The Hidden Risks of Big Consulting Firms Running Their Own Pharmacy Coalitions
By Brian Uhlig and Scott Conard, MD.
Big consulting firms are increasingly running their own pharmacy coalitions, raising serious concerns about conflicts of interest, transparency, and accountability. While these coalitions claim to lower costs, they often prioritize profits over patient care, leaving employers and employees with inflated expenses and limited oversight.
The Conflict of Interest Problem
When consultants also own or manage pharmacy benefit managers (PBMs), they profit at multiple stages—negotiating contracts, setting drug prices, and managing claims. This creates incentives to maximize revenue rather than secure the best deals for plan sponsors. Employers may unknowingly be paying excessive fees while receiving suboptimal healthcare benefits (KFF, 2023)¹.

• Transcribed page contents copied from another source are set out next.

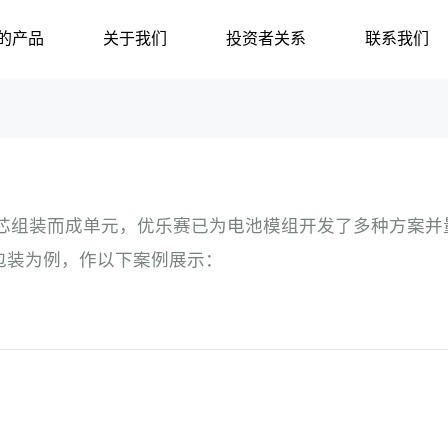
的产品
关于我们
投资者关系
联系我们
芯组装而成单元，优乐赛已为电池模组开发了多种方案并
组包装为例，作以下案例展示：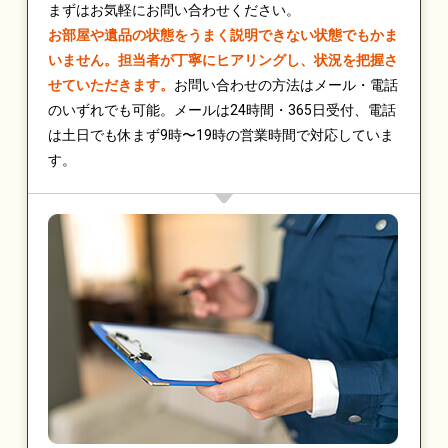
まずはお気軽にお問い合わせください。
お部屋や遺品の状態をうまく説明できない状態でもかま
いません。担当者が丁寧にヒアリングし、状況を把握さ
せていただきます。
お問い合わせの方法はメール・電話
のいずれでも可能。メールは24時間・365日受付、電話
は土日でも休まず9時〜19時の営業時間で対応していま
す。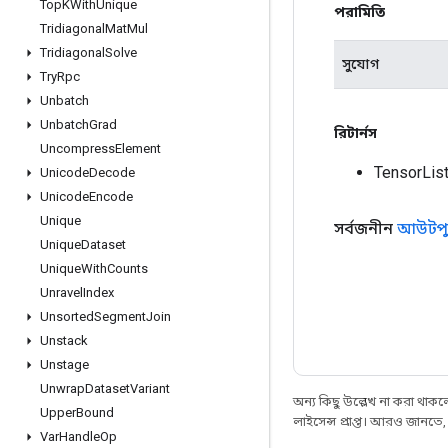
Top
KWith
Unique
পরামিতি
Tridiagonal
Mat
Mul
Tridiagonal
Solve
সুযোগ
Try
Rpc
Unbatch
Unbatch
Grad
রিটার্নস
Uncompress
Element
TensorLis
Unicode
Decode
Unicode
Encode
Unique
সর্বজনীন
আউটপু
Unique
Dataset
Unique
With
Counts
Unravel
Index
Unsorted
Segment
Join
Unstack
Unstage
Unwrap
Dataset
Variant
অন্য কিছু উল্লেখ না করা থাকলে,
Upper
Bound
লাইসেন্স প্রাপ্ত। আরও জানতে
Var
Handle
Op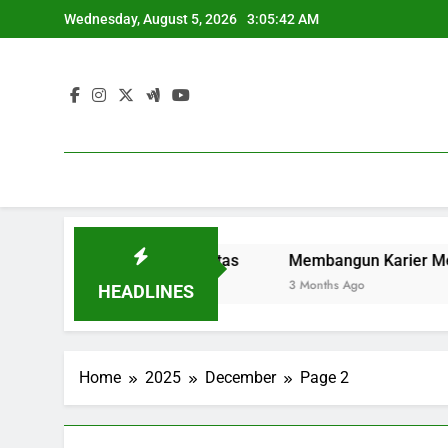
Skip
Wednesday, August 5, 2026
3:05:42 AM
to
content
untuk Pelajar Berkualitas
Membangun Karier Melalui K
3 Months Ago
HEADLINES
Home
2025
December
Page 2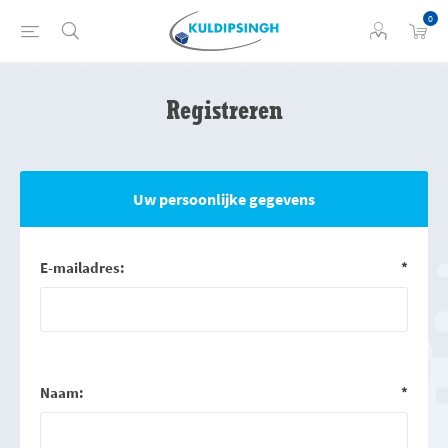
0
Registreren
Uw persoonlijke gegevens
E-mailadres:
*
Naam:
*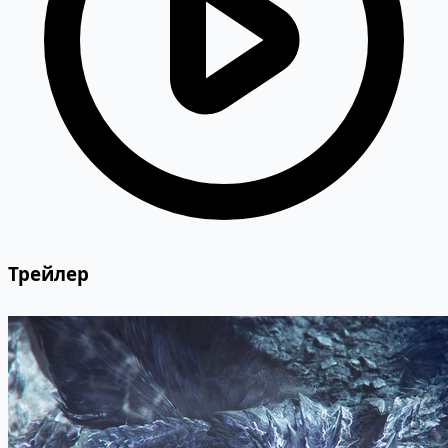
Трейлер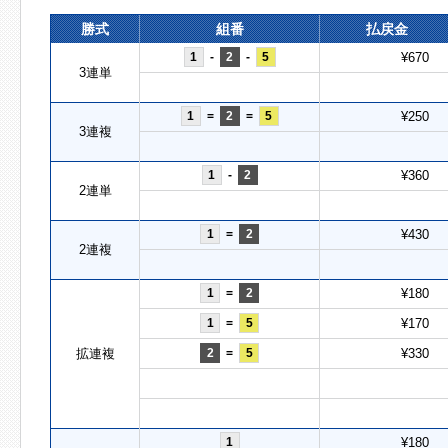
勝式
組番
払戻金
1
-
2
-
5
¥670
3連単
1
=
2
=
5
¥250
3連複
1
-
2
¥360
2連単
1
=
2
¥430
2連複
1
=
2
¥180
1
=
5
¥170
拡連複
2
=
5
¥330
1
¥180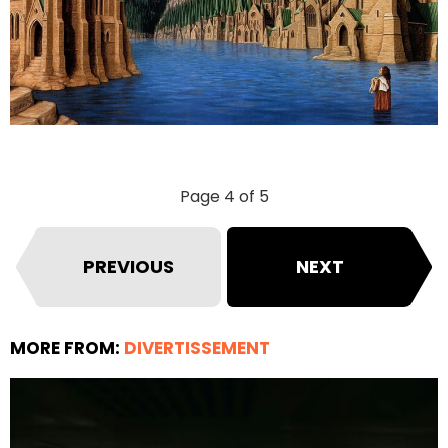
Page 4 of 5
PREVIOUS
NEXT
MORE FROM:
DIVERTISSEMENT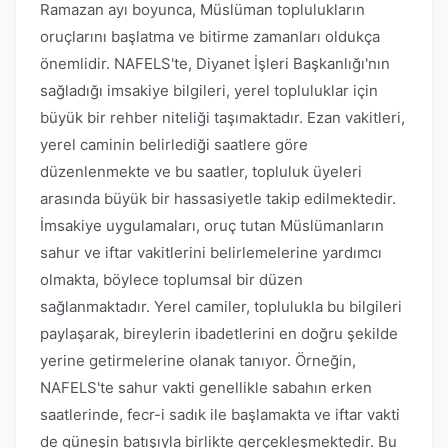
Ramazan ayı boyunca, Müslüman toplulukların
oruçlarını başlatma ve bitirme zamanları oldukça
önemlidir. NAFELS'te, Diyanet İşleri Başkanlığı'nın
sağladığı imsakiye bilgileri, yerel topluluklar için
büyük bir rehber niteliği taşımaktadır. Ezan vakitleri,
yerel caminin belirlediği saatlere göre
düzenlenmekte ve bu saatler, topluluk üyeleri
arasında büyük bir hassasiyetle takip edilmektedir.
İmsakiye uygulamaları, oruç tutan Müslümanların
sahur ve iftar vakitlerini belirlemelerine yardımcı
olmakta, böylece toplumsal bir düzen
sağlanmaktadır. Yerel camiler, toplulukla bu bilgileri
paylaşarak, bireylerin ibadetlerini en doğru şekilde
yerine getirmelerine olanak tanıyor. Örneğin,
NAFELS'te sahur vakti genellikle sabahın erken
saatlerinde, fecr-i sadık ile başlamakta ve iftar vakti
de güneşin batışıyla birlikte gerçekleşmektedir. Bu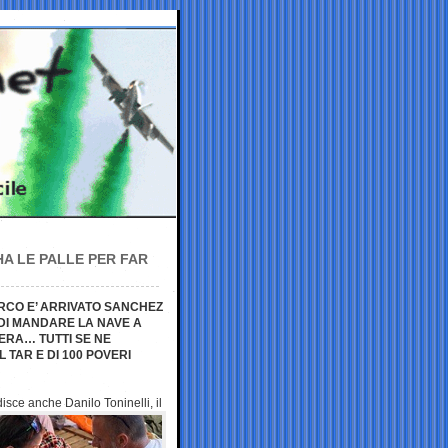
HA LE PALLE PER FAR
RCO E’ ARRIVATO SANCHEZ
 DI MANDARE LA NAVE A
ERA… TUTTI SE NE
 TAR E DI 100 POVERI
adisce anche Danilo
Toninelli, il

A study by the Government Accountability Office (GAO) found that PBM-owned coalitions often use spread pricing and opaque rebate structures, making it difficult for employers to understand actual costs (GAO, 2022)². This lack of transparency contributes to rising prescription drug prices, with PBMs pocketing billions in hidden fees (Brookings, 2023)³.
The Need for Transparency
Many PBMs operate with complex rebate structures and hidden fees that obscure true drug costs (Health Affairs, 2023)⁴. Employers should demand:
- Full disclosure of all compensation from PBMs and coalitions.
- Engagement with independent consultants who do not receive PBM commissions.

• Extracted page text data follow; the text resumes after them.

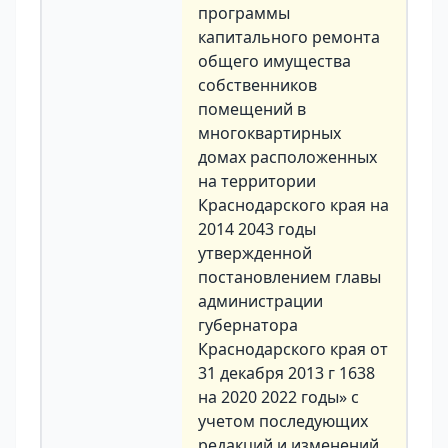
программы
капитального ремонта
общего имущества
собственников
помещений в
многоквартирных
домах расположенных
на территории
Краснодарского края на
2014 2043 годы
утвержденной
постановлением главы
администрации
губернатора
Краснодарского края от
31 декабря 2013 г 1638
на 2020 2022 годы» с
учетом последующих
редакций и изменений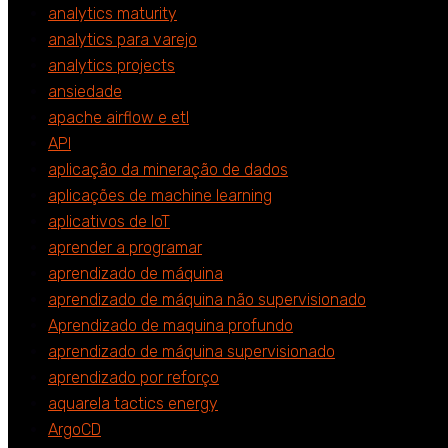
analytics maturity
analytics para varejo
analytics projects
ansiedade
apache airflow e etl
API
aplicação da mineração de dados
aplicações de machine learning
aplicativos de IoT
aprender a programar
aprendizado de máquina
aprendizado de máquina não supervisionado
Aprendizado de maquina profundo
aprendizado de máquina supervisionado
aprendizado por reforço
aquarela tactics energy
ArgoCD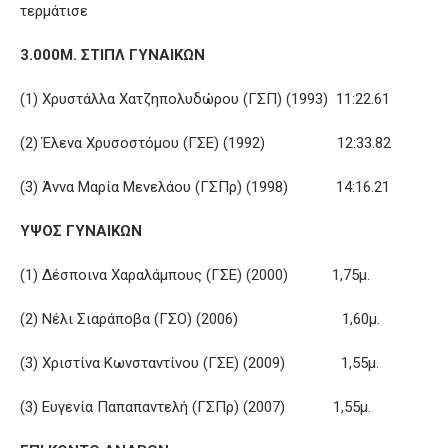
τερμάτισε
3.000Μ. ΣΤΙΠΛ ΓΥΝΑΙΚΩΝ
(1) Χρυστάλλα Χατζηπολυδώρου (ΓΣΠ) (1993) 11:22.61
(2) Έλενα Χρυσοστόμου (ΓΣΕ) (1992) 12:33.82
(3) Άννα Μαρία Μενελάου (ΓΣΠρ) (1998) 14:16.21
ΥΨΟΣ ΓΥΝΑΙΚΩΝ
(1) Δέσποινα Χαραλάμπους (ΓΣΕ) (2000) 1,75μ.
(2) Νέλι Σιαράποβα (ΓΣΟ) (2006) 1,60μ.
(3) Χριστίνα Κωνσταντίνου (ΓΣΕ) (2009) 1,55μ.
(3) Ευγενία Παπαπαντελή (ΓΣΠρ) (2007) 1,55μ.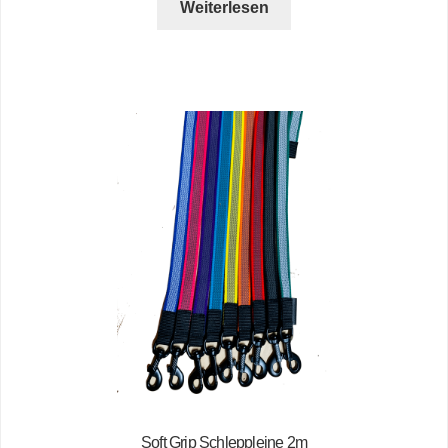
Weiterlesen
Soft Grip Schleppleine 2m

- Regular RFPs to compare PBM pricing and performance.
How Employers Can Take Action
To protect plan members and control costs, employers should:
- Engage legal counsel to review PBM contracts and financial incentives.
- Explore cost-plus PBMs that operate transparently (Commonwealth Fund, 2023)⁵.

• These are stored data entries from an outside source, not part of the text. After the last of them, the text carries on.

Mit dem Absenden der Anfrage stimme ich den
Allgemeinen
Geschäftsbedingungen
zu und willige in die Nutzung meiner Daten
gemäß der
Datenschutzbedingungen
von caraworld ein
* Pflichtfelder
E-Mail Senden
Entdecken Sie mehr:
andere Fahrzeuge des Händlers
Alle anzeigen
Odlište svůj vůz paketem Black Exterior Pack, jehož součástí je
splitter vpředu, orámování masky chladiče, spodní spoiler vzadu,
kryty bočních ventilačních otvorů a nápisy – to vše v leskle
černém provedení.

- Separate pharmacy benefits from health plans for better cost control.
- Ensure executive leadership involvement to drive informed decision-making
Potential Benefits—If Managed Properly
Pharmacy coalitions can offer savings, but only with independent oversight and accountability. Employers should:
- Conduct regular contract reviews to ensure promised savings are realized.
Use data analytics to identify waste and inefficiencies. - Demand performance guarantees to hold PBMs accountable.
- Driving Change Through Accountability
Regulators and market forces are pushing for greater scrutiny of PBM practices, particularly regarding the use of tax-exempt and 340B funds (American Journal of Managed Care, 2023)⁶. Employers can accelerate this shift by demanding transparency and prioritizing long-term health outcomes over short-term savings.
The Path Forward
Organizations must challenge the status quo by identifying waste, reinvesting in employee health, and collaborating with transparent partners. By prioritizing value and accountability, employers can ensure that their healthcare dollars serve their employees—not corporate profits.
Sources:
- Kaiser Family Foundation (KFF), 2023. "The Role of PBMs in Rising Prescription Drug Costs."
- Government Accountability Office (GAO), 2022. "PBM Practices and Their Impact on Drug Pricing."
- Brookings Institution, 2023. "The Hidden Costs of PBMs and the Need for Reform."
- Health Affairs, 2023. "PBM Transparency: A Step Toward Lowering Prescription Drug Costs."
- The Commonwealth Fund, 2023. "How Cost-Plus PBMs Could Transform Pharmacy Benefits."
- American Journal of Managed Care, 2023. "340B Program and the Need for PBM Oversight."